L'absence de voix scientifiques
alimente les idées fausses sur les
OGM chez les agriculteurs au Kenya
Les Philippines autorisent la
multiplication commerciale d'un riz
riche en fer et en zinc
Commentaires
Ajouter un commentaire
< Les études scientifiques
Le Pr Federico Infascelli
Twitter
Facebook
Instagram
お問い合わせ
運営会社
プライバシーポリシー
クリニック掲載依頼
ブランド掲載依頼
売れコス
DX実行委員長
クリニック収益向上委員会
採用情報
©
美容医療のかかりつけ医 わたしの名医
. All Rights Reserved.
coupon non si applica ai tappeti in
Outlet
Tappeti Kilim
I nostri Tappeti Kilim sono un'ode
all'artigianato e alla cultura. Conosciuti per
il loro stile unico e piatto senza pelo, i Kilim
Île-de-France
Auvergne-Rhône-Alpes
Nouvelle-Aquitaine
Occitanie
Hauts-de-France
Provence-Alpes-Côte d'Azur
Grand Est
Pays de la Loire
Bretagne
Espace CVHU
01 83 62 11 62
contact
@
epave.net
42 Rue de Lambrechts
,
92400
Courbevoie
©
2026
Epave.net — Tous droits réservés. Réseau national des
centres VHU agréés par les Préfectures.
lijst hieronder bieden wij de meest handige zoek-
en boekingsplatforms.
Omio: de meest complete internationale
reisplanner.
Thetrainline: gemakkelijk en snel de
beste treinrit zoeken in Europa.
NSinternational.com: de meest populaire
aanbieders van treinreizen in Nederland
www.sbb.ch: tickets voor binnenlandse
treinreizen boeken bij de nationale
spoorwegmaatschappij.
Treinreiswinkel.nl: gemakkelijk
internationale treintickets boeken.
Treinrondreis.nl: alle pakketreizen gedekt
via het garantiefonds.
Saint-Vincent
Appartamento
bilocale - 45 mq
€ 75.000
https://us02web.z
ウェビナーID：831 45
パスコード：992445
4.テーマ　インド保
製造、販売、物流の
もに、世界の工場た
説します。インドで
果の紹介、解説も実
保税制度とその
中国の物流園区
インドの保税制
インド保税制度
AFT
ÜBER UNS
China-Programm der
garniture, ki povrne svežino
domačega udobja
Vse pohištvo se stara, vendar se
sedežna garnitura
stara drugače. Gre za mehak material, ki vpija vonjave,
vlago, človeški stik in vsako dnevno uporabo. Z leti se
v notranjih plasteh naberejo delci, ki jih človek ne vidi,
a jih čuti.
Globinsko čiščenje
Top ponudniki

- [WHAT TO DO] From the material above, return every line that contains "Kilim".

- [ANSWER SPACE]
Tappeti Kilim
I nostri Tappeti Kilim sono un'ode
il loro stile unico e piatto senza pelo, i Kilim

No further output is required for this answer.